We can repeat the same analysis with the relative risk and odds ratio, other common parameters when assessing changes in risk. The relative risk (or risk ratio) is defined as \[\begin{aligned} \rho &= \frac{\text{Risk in Treatment}}{\text{Risk in Control}} \\ &= \frac{p_{T}}{p_{C}} \end{aligned}\] and we can compute the confidence functions using clp’s riskratio.conf().

conf.rel.risk <- clp::riskratio.conf(x, n)

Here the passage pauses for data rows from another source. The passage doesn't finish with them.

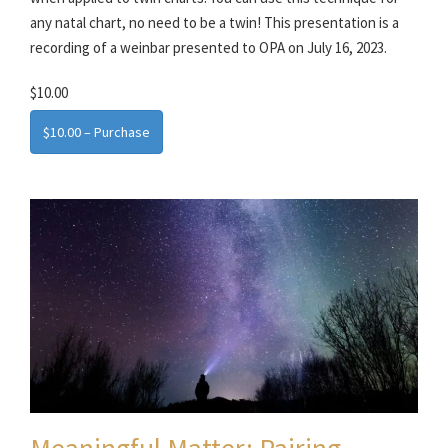
any natal chart, no need to be a twin! This presentation is a
recording of a weinbar presented to OPA on July 16, 2023.
$10.00
$10.00 – Purchase
Meaningful Matter: Pairing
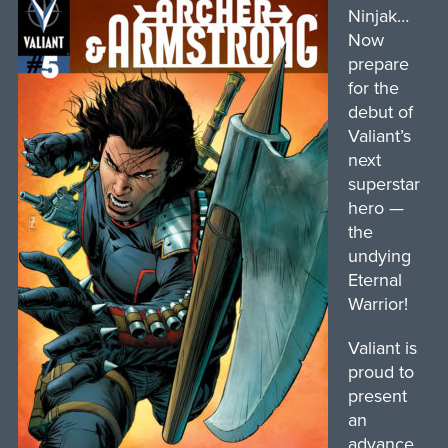
Ninjak…
Now
prepare
for the
debut of
Valiant’s
next
superstar
hero —
the
undying
Eternal
Warrior!
Valiant is
proud to
present
an
advance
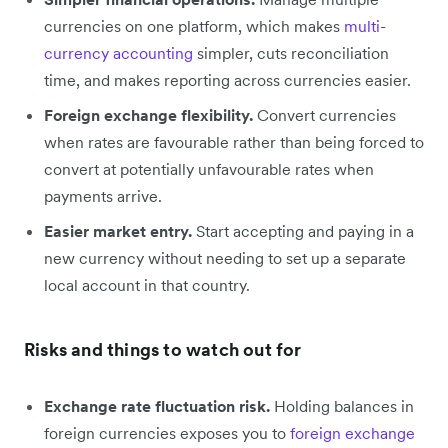
currencies on one platform, which makes
multi-
currency accounting
simpler, cuts reconciliation
time, and makes reporting across currencies easier.
Foreign exchange flexibility.
Convert currencies
when rates are favourable rather than being forced to
convert at potentially unfavourable rates when
payments arrive.
Easier market entry.
Start accepting and paying in a
new currency without needing to set up a separate
local account in that country.
Risks and things to watch out for
Exchange rate fluctuation risk.
Holding balances in
foreign currencies exposes you to
foreign exchange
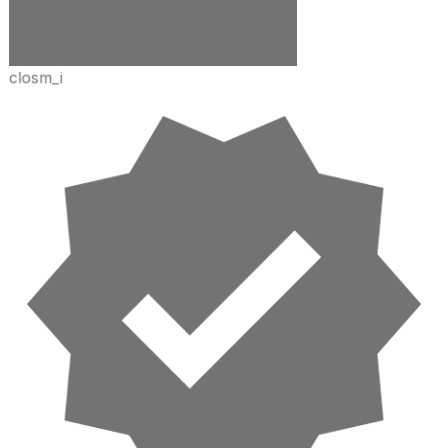
closm_i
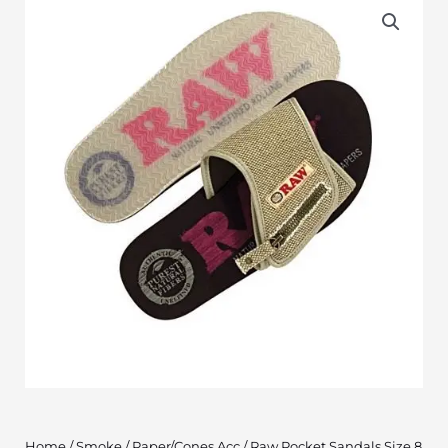
Home
/
Smoke
/
Paper/Cones Acc
/ Raw Pocket Sandals Size 8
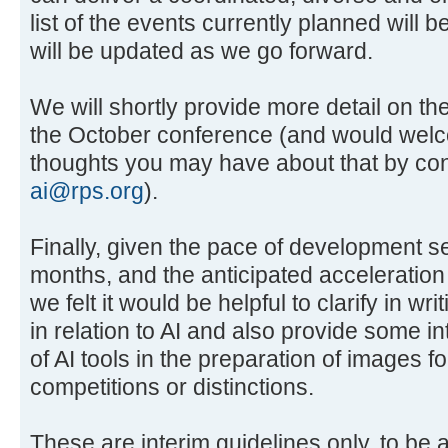
list of the events currently planned will 
will be updated as we go forward.
We will shortly provide more detail on th
the October conference (and would wel
thoughts you may have about that by cont
ai@rps.org
).
Finally, given the pace of development s
months, and the anticipated acceleration
we felt it would be helpful to clarify in wr
in relation to AI and also provide some in
of AI tools in the preparation of images f
competitions or distinctions.
These are interim guidelines only, to be 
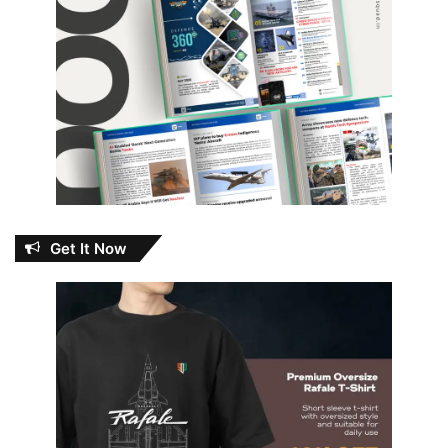
Get It Now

and get out the median of the confidence distribution

conf.rel.risk$qconf(0.5)
## [1] 0.8182709

which matches the obvious point estimate of the relative risk from the sample:

p[2]/p[1]
## [1] 0.8182937

We compute a 95% confidence distribution for \(\rho\) using the confidence quantile:

conf.rel.risk$qconf(c(0.025, 0.975))
## [1] 0.5493596 1.2186575

So the data are consistent with anywhere from a 45% reduction in risk for the treatment group to a 22% increase in risk for the treatment group. This matches the portion of their results synopsis:

Although the difference observed was not statistically significant, the 95% CIs are compatible with a 46% reduction to a 23% increase in infection.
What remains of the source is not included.